- Keywords: regularizers, vision, language, vqa, visual question answering
- TL;DR: Training method to enforce strict constraints on learned embeddings during supervised training. Applied to visual question answering.
- Abstract: The knowledge that humans hold about a problem often extends far beyond a set of training data and output labels. While the success of deep learning mostly relies on supervised training, important properties cannot be inferred efficiently from end-to-end annotations alone, for example causal relations or domain-specific invariances. We present a general technique to supplement supervised training with prior knowledge expressed as relations between training instances. We illustrate the method on the task of visual question answering to exploit various auxiliary annotations, including relations of equivalence and of logical entailment between questions. Existing methods to use these annotations, including auxiliary losses and data augmentation, cannot guarantee the strict inclusion of these relations into the model since they require a careful balancing against the end-to-end objective. Our method uses these relations to shape the embedding space of the model, and treats them as strict constraints on its learned representations. %The resulting model encodes relations that better generalize across instances.

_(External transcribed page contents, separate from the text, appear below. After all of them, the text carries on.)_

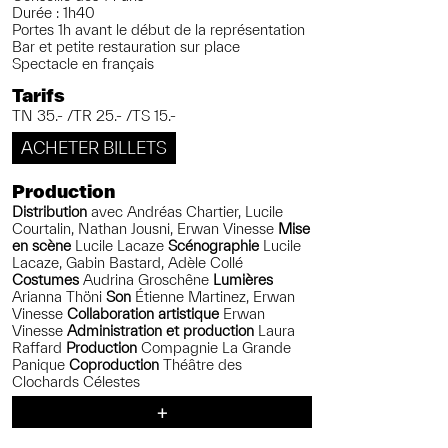
Durée : 1h40
Portes 1h avant le début de la représentation
Bar et petite restauration sur place
Spectacle en français
Tarifs
TN 35.- /TR 25.- /TS 15.-
ACHETER BILLETS
Production
Distribution
avec Andréas Chartier, Lucile
Courtalin, Nathan Jousni, Erwan Vinesse
Mise
en scène
Lucile Lacaze
S
cénographie
Lucile
Lacaze, Gabin Bastard, Adèle Collé
C
ostumes
Audrina Groschêne
Lumières
Arianna Thöni
Son
Étienne Martinez, Erwan
Vinesse
Collaboration artistique
Erwan
Vinesse
A
dministration
et production
Laura
Raffard
P
roduction
Compagnie La Grande
Panique
C
oproduction
Théâtre des
Clochards Célestes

In the context of VQA, this approach brings significant improvements in accuracy and robustness, in particular over the common practice of incorporating the constraints as a soft regularizer. We also show that incorporating this type of prior knowledge with our method brings consistent improvements, independently from the amount of supervised data used. It demonstrates the value of an additional training signal that is otherwise difficult to extract from end-to-end annotations alone.